Bro Tim your conferment for Bro mason Simmons was awesome, his MM degree was one of the best degrees that I have been to yet. (o: 

On a side note I was finishing up the floors of our lodge Saturday night (still need to seal them) so I was not able to make it out to Salado's award ceremony. 

And a huge congrats to you on recieving the Golden Trowel!!


----------



## chancerobinson (May 1, 2011)

Entered August 2006, age 21.  Passed February 2007, age 22.   Raised March 2007, age 22.
York Rite from January 2009 - August 2009.  AASR in April 2009.  Shrine in September 2010.


----------



## Warrior1256 (Oct 14, 2014)

I am 58 years old and became a MM 04 Aug 2014.


----------



## Zack (Oct 15, 2014)

73   Raised 2/8/77


----------



## Pete Ramboldt (Oct 15, 2014)

I'm 66 and have been a Mason for 41 years.


----------



## mrpierce17 (Oct 15, 2014)

I'm 34 and I was raised September 20th 2014


----------



## dfreybur (Oct 15, 2014)

I took my degrees in 1993 when I was 35.


----------



## Morris (Oct 15, 2014)

28 in 2007


----------



## Curtis Helsley (Oct 15, 2014)

34 in 2014


----------



## BroBook (Oct 15, 2014)

1984,25,healed 2014,55


----------



## Warrior1256 (Oct 15, 2014)

BroBook said:


> 1984,25,healed 2014,55


Brother, I am a new MM and I hope that you will excuse my ignorance but what do you mean by "healed".


----------



## mrpierce17 (Oct 15, 2014)

Warrior1256 said:


> Brother, I am a new MM and I hope that you will excuse my ignorance but what do you mean by "healed".


In Prince Hall masonry when a individual has been entered passed or raised in a lodge deemed to be clandestine by the PH GL he can partition a legally constituted Prince Hall Lodge and request to be healed over into Prince Hall masonry therefore healing what was broken witch in most cases is the linage back to African Lodge #459 our mother lodge and thus to the U.G.L.E.  and if I am wrong about any of this one of you more informed brothers please correct me . The W.M. can then have the candidate wishing to be healed examined and go through the degrees again or just retake his Master Mason  oath and obligation it is at this time the W.M 's will and pleasure


----------



## dfreybur (Oct 16, 2014)

There are clandestine jurisdictions that don't use the words "Prince Hall" in their names.  It's just more common for them to use the words.  So healing could happen in any jurisdiction but is more common in MWPHGLofXX.

A few months ago I was visiting a lodge in my district and the previous meeting a man had presented a dues card from a jurisdiction with "St James" in its name but no "Prince Hall" in its name.  So it happens.  Likely the man had no idea when he petitioned.


----------



## Warrior1256 (Oct 16, 2014)

mrpierce17 said:


> In Prince Hall masonry when a individual has been entered passed or raised in a lodge deemed to be clandestine by the PH GL he can partition a legally constituted Prince Hall Lodge and request to be healed over into Prince Hall masonry therefore healing what was broken witch in most cases is the linage back to African Lodge #459 our mother lodge and thus to the U.G.L.E.  and if I am wrong about any of this one of you more informed brothers please correct me . The W.M. can then have the candidate wishing to be healed examined and go through the degrees again or just retake his Master Mason  oath and obligation it is at this time the W.M 's will and pleasure


Thank you for the information brother, I'm still learning.


----------



## mrpierce17 (Oct 16, 2014)

That's why we are here each 1 teach 1 help 1 another that's the way the GAOTU would want it travel liGht my brother


----------



## Companion Joe (Oct 18, 2014)

I was 22 when I became a Mason.
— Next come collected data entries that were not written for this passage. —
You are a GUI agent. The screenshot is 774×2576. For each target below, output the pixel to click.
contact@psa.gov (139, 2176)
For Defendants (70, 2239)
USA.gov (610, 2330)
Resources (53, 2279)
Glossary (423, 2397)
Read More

I have been a Mason for 20+ years.
The only reason I didn't join at 21 is because I was in the Navy at the time and waited until I got home.


----------



## okielabrat (Aug 1, 2018)

Wow, not many of us old farts joining late! But the way I look at it, better late than never.


----------



## Warrior1256 (Aug 1, 2018)

okielabrat said:


> Wow, not many of us old farts joining late! But the way I look at it, better late than never.


I was 58 years old when I joined. If I live to be 108 I'll get my 50 year pin, lol.


----------



## CLewey44 (Aug 1, 2018)

33 in 2014 entered


----------



## Warrior1256 (Aug 1, 2018)

CLewey44 said:


> 33 in 2014 entered


Just a whipper snapper! lol.


----------



## CLewey44 (Aug 1, 2018)

Warrior1256 said:


> Just a whipper snapper! lol.


Haha yes sir! My dad was so young when he petitioned; 20 or 21 back in 1975.


----------



## Thomas Stright (Aug 2, 2018)

Was 50 when Raised....


----------